There are several subtleties involved in this calculation.

First, what are you trying to capture with your Spam policies? Suppose, for example, I create a Twitter account purely to market Taylor Swift’s latest album. Whenever I see a trending topic, I jump aboard and spam it in order to gain views:

Taylor Swift is the best! #red #taylorswift #fightforukraine #roevswade #joebiden #bitcoin #nfts #ethereum

I also jump into random users’ DMs shilling Taylor whenever I can:

Hey @sundarpichai, listen to Taylor!

Even though I’m a real human, should I be considered a Spam/Fake account?

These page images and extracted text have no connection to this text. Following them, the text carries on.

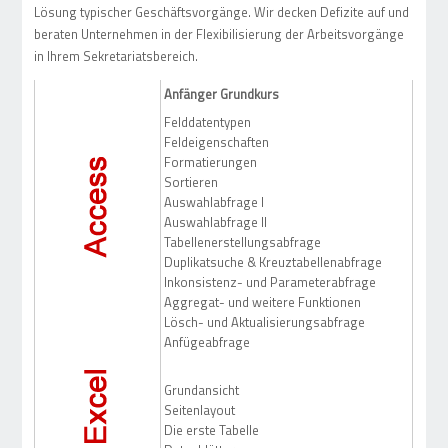
Lösung typischer Geschäftsvorgänge. Wir decken Defizite auf und
beraten Unternehmen in der Flexibilisierung der Arbeitsvorgänge
in Ihrem Sekretariatsbereich.
Anfänger Grundkurs
Felddatentypen
Feldeigenschaften
Formatierungen
Sortieren
Auswahlabfrage I
Auswahlabfrage II
Tabellenerstellungsabfrage
Duplikatsuche & Kreuztabellenabfrage
Inkonsistenz- und Parameterabfrage
Aggregat- und weitere Funktionen
Lösch- und Aktualisierungsabfrage
Anfügeabfrage
Grundansicht
Seitenlayout
Die erste Tabelle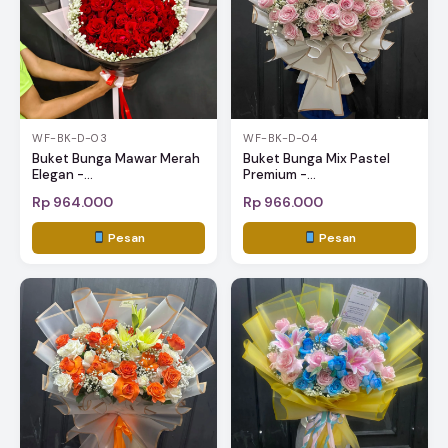
WF-BK-D-03
WF-BK-D-04
Buket Bunga Mawar Merah
Buket Bunga Mix Pastel
Elegan -...
Premium -...
Rp 964.000
Rp 966.000
Pesan
Pesan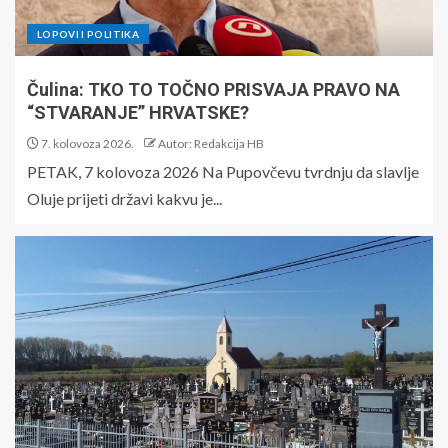
LOPOVI I POLITIKA
Čulina: TKO TO TOČNO PRISVAJA PRAVO NA
“STVARANJE” HRVATSKE?
7. kolovoza 2026.
Autor: Redakcija HB
PETAK, 7 kolovoza 2026 Na Pupovčevu tvrdnju da slavlje
Oluje prijeti državi kakvu je...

What about the converse, where bots tweet the top news articles of the day, or simulate Big Ben bonging on the hour? These aren’t “real” people, but they’re not pretending to be either.

https://twitter.com/big_ben_clock/status/1526654050602831872

Do Twitter’s Spam definitions align with Elon's own?

Second, in order to measure Spam accurately, we need three things that external parties don’t have access to:

A way to randomly sample (monetizable daily) users
Twitter’s internal Spam/Fake Account policies
Private signals about each user

On #1: while it may be an interesting case study, randomly sampling 100 followers of @twitter won't be representative of Twitter's own numbers.

https://twitter.com/elonmusk/status/1525291586669531137

For example, perhaps all the bots – knowing Elon’s eyes are now on them – unfollow @twitter, in order to avoid suspension.

How do you even know which accounts are active on Twitter? Limiting to accounts with public activity will likely overestimate Spam since many legitimate users merely lurk, while bots serve no purpose until they publicly engage.

On #2: again, our own definitions of Spam may not align with Twitter’s. Are Swift stans and newspaper bots spammy? Whose definitions are right?

On #3: the importance of private signals is a trickier question. In theory, it’s true that a user may only appear Spammy until you have access to extra information. Perhaps that Nigerian prince scammer really is a Nigerian prince, once you see his email ends in nigeria.gov!

Conversely, a user may appear Real until you see that it shares the same IP address and phone number as 1,000 other accounts.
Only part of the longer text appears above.